Monday, February 2, 2009

Basic statistics for image composition

In an attempt to get rid of the pesky clouds that plague equatorial regions, namely Borneo, I’ve tested different approaches. For any given Landsat scene, I have access to images taken every couple of weeks. Now some of them are only slightly obscured by clouds.


Image least affected by cloud cover out of seven taken
over a period of four months (RGB composite)


False color composite of same image

Unfortunately, we’re usually not so lucky and it’s not unusual for a landsat scene taken over tropical regions to look more like this one.


Same scene as above…

Also, every Landsat scene taken since May 2003 have data gaps because of the SLC-off mode the satellite has been operating in.

The gaps and thick clouds are easily identified and removed, but filling those removed areas with data form other dates can prove challenging, as I shall illustrate.

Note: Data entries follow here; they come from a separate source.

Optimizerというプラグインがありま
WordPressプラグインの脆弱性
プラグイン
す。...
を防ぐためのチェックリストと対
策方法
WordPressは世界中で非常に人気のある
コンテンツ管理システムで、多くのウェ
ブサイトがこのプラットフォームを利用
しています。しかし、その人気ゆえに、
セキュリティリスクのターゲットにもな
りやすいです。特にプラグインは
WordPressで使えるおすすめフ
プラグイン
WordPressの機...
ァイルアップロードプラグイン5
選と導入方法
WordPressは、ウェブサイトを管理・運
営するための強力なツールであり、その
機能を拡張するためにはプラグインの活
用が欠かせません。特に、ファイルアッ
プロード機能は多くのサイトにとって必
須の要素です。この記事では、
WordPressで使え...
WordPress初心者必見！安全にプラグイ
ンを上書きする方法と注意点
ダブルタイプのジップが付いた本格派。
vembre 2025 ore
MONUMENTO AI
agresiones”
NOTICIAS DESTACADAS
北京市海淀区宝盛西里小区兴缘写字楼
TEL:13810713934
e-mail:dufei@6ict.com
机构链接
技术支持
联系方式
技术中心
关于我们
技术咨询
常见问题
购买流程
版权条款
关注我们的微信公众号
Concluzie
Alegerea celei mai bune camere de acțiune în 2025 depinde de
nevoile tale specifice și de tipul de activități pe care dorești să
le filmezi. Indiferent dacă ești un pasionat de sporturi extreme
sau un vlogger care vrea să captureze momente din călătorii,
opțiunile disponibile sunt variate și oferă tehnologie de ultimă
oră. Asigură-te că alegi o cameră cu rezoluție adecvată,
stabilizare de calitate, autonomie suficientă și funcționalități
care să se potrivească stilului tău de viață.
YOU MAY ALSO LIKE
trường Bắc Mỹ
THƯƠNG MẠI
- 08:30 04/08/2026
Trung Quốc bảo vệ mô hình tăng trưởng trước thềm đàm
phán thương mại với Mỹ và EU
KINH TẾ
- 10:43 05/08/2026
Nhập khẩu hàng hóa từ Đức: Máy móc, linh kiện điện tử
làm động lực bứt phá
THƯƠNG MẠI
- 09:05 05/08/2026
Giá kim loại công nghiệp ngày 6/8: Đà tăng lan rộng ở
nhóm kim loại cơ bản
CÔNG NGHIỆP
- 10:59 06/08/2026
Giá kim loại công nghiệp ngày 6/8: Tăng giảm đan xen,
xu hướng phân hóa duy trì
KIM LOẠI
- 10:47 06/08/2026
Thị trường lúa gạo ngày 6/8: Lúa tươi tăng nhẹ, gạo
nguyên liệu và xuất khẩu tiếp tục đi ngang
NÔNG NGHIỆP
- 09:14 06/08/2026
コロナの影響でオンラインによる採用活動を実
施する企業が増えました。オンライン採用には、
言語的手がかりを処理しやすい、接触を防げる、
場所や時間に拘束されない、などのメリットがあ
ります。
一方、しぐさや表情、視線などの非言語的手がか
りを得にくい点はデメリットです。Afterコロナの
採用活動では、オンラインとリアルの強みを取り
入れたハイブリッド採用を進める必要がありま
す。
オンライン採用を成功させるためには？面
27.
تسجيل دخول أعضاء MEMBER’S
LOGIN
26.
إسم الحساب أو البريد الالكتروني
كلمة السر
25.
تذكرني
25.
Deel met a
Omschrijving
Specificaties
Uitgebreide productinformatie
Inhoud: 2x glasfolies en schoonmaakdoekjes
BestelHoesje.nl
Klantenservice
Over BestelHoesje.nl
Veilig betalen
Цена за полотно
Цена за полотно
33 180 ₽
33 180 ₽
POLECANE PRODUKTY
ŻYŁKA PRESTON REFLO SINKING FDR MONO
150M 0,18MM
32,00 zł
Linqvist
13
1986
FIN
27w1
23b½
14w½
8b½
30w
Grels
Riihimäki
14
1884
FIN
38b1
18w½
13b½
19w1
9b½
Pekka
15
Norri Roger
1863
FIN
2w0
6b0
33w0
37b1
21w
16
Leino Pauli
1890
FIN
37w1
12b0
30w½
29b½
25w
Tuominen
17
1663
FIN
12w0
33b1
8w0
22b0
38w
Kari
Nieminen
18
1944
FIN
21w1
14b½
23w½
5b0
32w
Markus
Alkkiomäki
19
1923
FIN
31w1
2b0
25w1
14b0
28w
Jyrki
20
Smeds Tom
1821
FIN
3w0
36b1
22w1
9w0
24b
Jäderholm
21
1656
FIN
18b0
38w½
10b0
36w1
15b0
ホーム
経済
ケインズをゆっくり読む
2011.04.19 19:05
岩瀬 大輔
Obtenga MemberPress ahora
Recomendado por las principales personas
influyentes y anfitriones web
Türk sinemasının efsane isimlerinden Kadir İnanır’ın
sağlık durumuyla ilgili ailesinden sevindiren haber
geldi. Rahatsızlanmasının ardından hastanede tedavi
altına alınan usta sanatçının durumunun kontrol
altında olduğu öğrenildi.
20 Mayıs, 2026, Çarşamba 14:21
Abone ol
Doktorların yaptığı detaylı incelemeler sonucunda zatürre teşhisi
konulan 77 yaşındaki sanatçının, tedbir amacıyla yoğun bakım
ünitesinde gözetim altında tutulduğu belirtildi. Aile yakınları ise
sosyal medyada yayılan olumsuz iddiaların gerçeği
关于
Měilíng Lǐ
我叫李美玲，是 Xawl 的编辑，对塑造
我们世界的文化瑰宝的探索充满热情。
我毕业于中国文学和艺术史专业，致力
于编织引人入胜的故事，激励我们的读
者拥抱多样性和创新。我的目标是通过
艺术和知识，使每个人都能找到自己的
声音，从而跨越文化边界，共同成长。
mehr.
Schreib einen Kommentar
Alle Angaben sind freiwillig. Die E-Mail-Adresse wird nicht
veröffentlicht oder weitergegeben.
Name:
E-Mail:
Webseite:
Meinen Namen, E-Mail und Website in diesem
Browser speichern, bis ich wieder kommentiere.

For my first attempt, I used a cloud detection algorithm implemented as a GRASS add-on module : (i.landsat.acca.) I then combined the seven images I had at hand, minus their clouds and stripes, to create a new composite image.


Composite image made from seven images
with clouds removed with the i.landsat.acca
GRASS add-on module

As can be seen, there is a lot of data missing in the resulting image. As a matter of a fact, this image is more fragmented than the least cloudy image of the seven used to create the composite (see first and second image of this post.)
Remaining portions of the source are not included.